In the 10th season of the East-West divisional format, the East champion has won its division with no conference losses four times, one league loss five times and never with two Big Ten losses. In the West, three division winners have had two losses and one, Purdue last year, lost three Big Ten games.
This year, the West just might one-up itself by sending a team with four Big Ten losses to Indianapolis to face one of the East's blue bloods, Michigan, Ohio State or Penn State.
How could that happen? Check out Saturday's action.

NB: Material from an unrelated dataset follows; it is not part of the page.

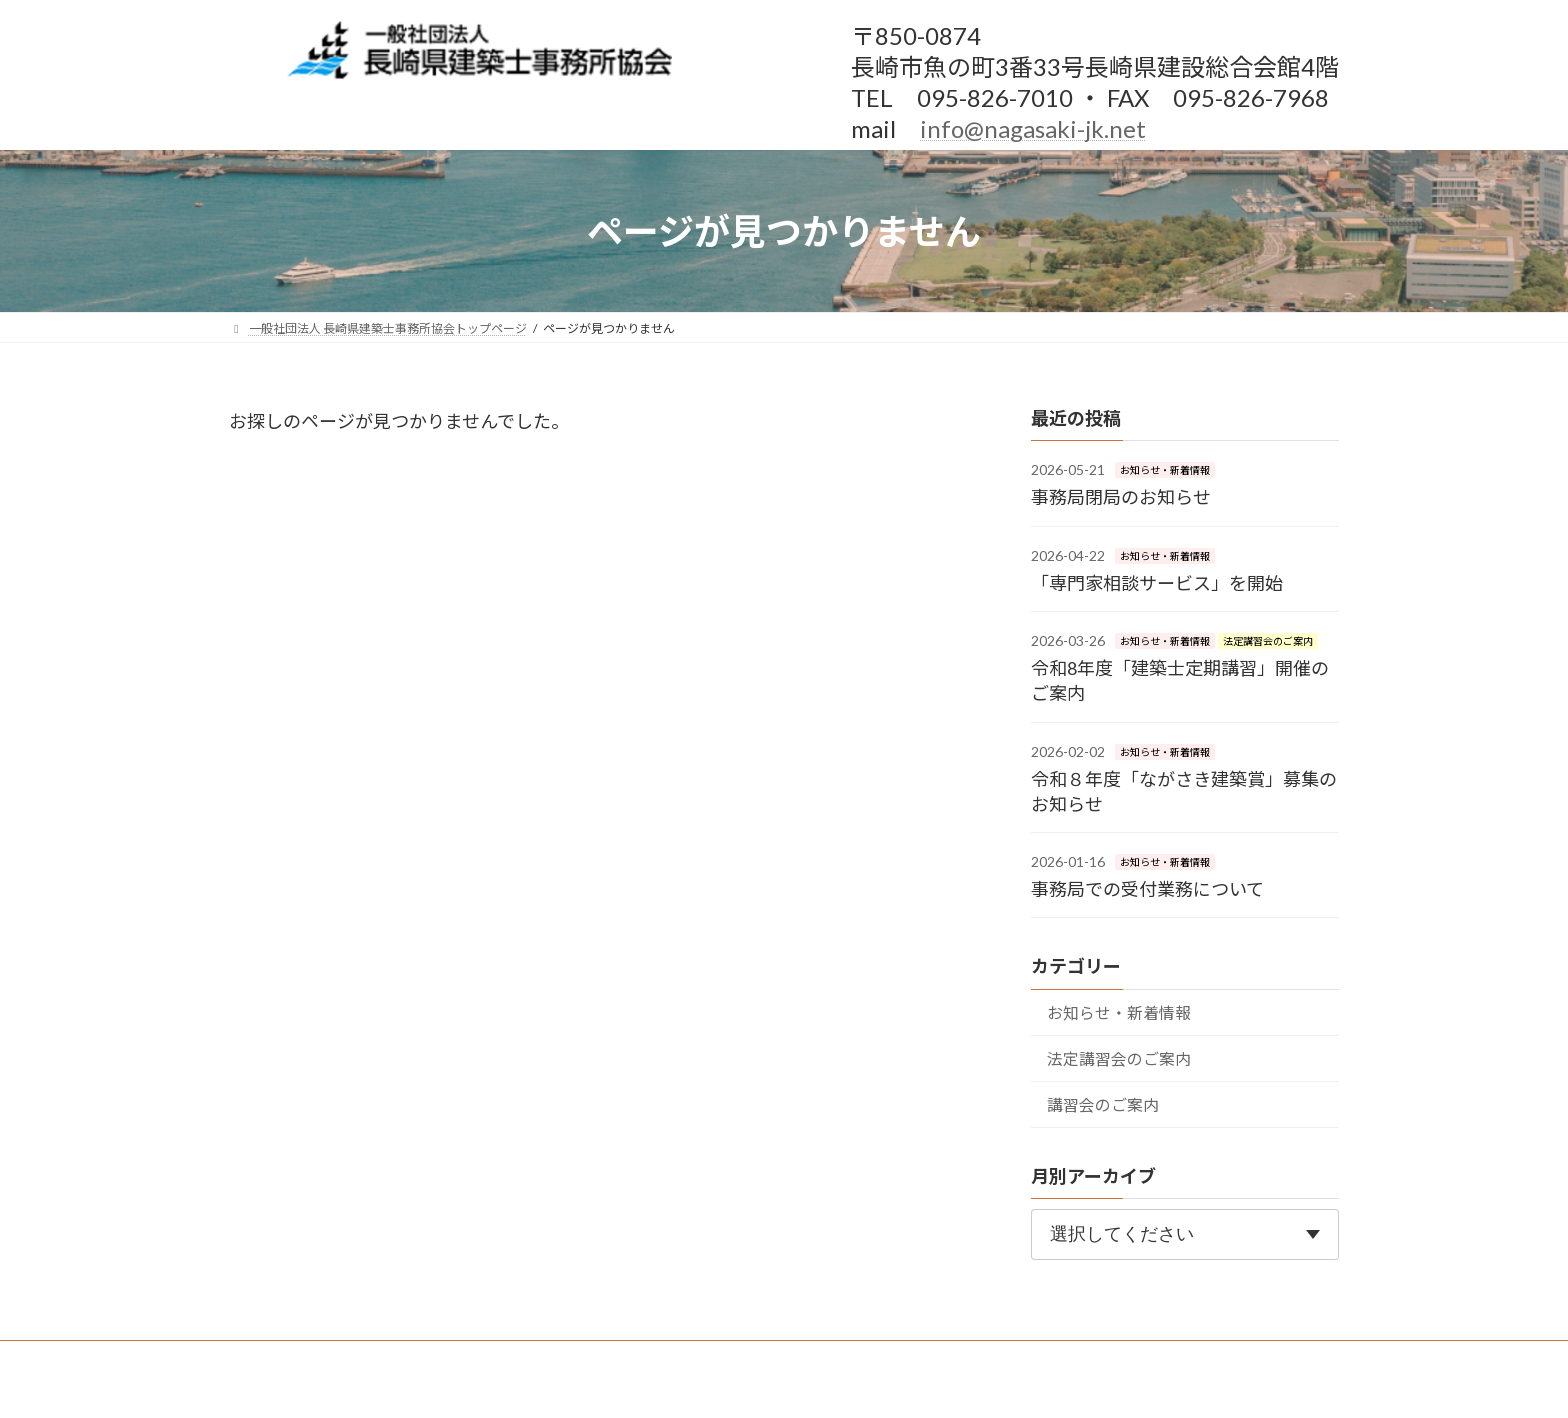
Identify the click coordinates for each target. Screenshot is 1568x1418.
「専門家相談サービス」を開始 (1157, 583)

The Gophers, Iowa, Nebraska and Wisconsin started the day tied atop the West with 3-2 conference records. By 6 p.m., the Gophers, Nebraska and Wisconsin had 3-3 marks, and only Iowa escaped unscathed as the West leader at 4-2 after slogging its way to a 10-7 win over Northwestern at Wrigley Field. Nebraska and Wisconsin lost to the East's co-cellar-dwellers, Michigan State and Indiana, respectively, while the Gophers watched as Illinois' backup quarterback needed only three passes to traverse 85 yards for the winning touchdown with 50 seconds left in the fourth quarter.
"There were some catastrophic things that happened," Gophers coach P.J. Fleck said, "and in a game like this, it gets magnified."
It's as if the West's coaches got together, channeled Eric "Otter" Stratton from "Animal House" and declared, "This situation absolutely requires a really futile and stupid gesture be done on somebody's part."
Sending a four-loss team to Indy would qualify, and the Big Ten West is just the division to do it.